N’eo ket henvel euz ur c’hristenn,
Daoulagad diaoul ’zo ’n he benn ! —
Dre m’ tosta Janet d’ann iliz,
Ili a oa kaer ’vel fourdeliz ;
Dre ma tostaê d’ann aoter,
Hi a ice du ’vel Lusufer !
— Ganl-oc’h, Guern-koz, ’on saouezel.
O welet petra oc’h euz grel,
Roèt ho merc’h da Lusufer,
Laket ’nn ez-hi ’n ker braz mizer !

. . . . . . . . . . . . . . .
Pa lak’ hi gwalen war hi biz,
Saoueze kement oa ’n iliz.
Ober eure ur iouc’hadenn
A oa spontuz, war houez hi fenn !
Menz ann iliz p’eo sortiet,
Komanz da grial a deuz gret :
— Dewi a rann kig hag-eskern,
Me ’zo un’ ’vemprou ann ifern ! —
Ann douar a zo digoret.
En punz ann ifern co kouezet !
— Seiz promese faoz am boa gret.
Hep beza hini eureujet ;
Ann eizvet am euz eureujet,
D’ ’nn ifern gant-han renkann monet !
Me ia gant ’nn eizvet d’ann ifern,
Ewit dewi kig-hag-eskern ! —


Kanet gant Mari-Job KADO.
Kerarborn, 1849.


Comme ils allaient par le chemin,
La compagnie disait :
— Jeanne Le Guern, prenez garde à vous,
Je trouve que vous avez là un singulier mari !
Il ne ressemble pas à un chrétien.
Il a des yeux de démon dans la tête !
Quand Jeanne approchait de l’église ;
Elle était belle comme la fleur de lys,
Mais à mesure qu’elle approchait de l’autel.
Elle devenait noire comme Lucifer !
— Je suis bien surpris avec vous, vieux Le Guern,
En voyant ce que vous avez fait ;
Avoir donné votre fille à Lucifer,
Et l’avoir mise en si grande infortune ! —

. . . . . . . . . . . . . . .
Quand elle mit son anneau à son doigt,
Tous ceux qui étaient dans l’église furent effrayés ;
Elle poussa un cri,
Un cri épouvantable, de toutes ses forces !
Et quand elle sortit de l’église.
Elle se mit encore à crier :
— Le feu consume ma chair et mes os,
Je suis un membre de l’enfer ! —
La terre s’est entr’ouverte,
Et elle est tombée dans le puits de l’enfer !
— J’ai fait sept fausses promesses,
Sans épouser aucun :
Mais le huitième, je l’ai épousé.
Et il faut aller avec lui en enfer
Je vais avec le huitième, en enfer.
Pour y brûler chair et os ! —


Chanté par Mari-Job KADO.
Keramborgne, 1849.


Une autre version débute ainsi :

Jannedik ar Wern a lare
D’ar belek iaouank un dez oê :
— Ter noz ’zo takenn n’ ’meuz kousket, etc.

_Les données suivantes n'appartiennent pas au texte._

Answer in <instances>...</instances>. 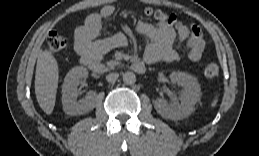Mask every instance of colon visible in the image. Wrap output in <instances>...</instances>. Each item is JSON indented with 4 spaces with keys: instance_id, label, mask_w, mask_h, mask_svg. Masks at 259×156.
I'll return each mask as SVG.
<instances>
[{
    "instance_id": "colon-1",
    "label": "colon",
    "mask_w": 259,
    "mask_h": 156,
    "mask_svg": "<svg viewBox=\"0 0 259 156\" xmlns=\"http://www.w3.org/2000/svg\"><path fill=\"white\" fill-rule=\"evenodd\" d=\"M144 13L153 17L159 22L166 23L172 27L180 28L181 24L177 20L176 15L166 13L160 9L146 8ZM69 45V39L65 35L51 32L47 37V48L51 54H58L64 51ZM219 68L215 63H209L204 69V75L207 78H214L218 75Z\"/></svg>"
}]
</instances>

ce qui donne à croire que c’est en confession qu’elle lui parle. Dans cette même version, le premier a qui elle a fait promesse s’appelle : Ervoan ar Bihan, de Saint-Brieuc.

Rapprocher cette ballade de celle contenue dans le Barzaz-Breiz sous le titre de la Fiancée de Satan, p. 156 (sixième édition).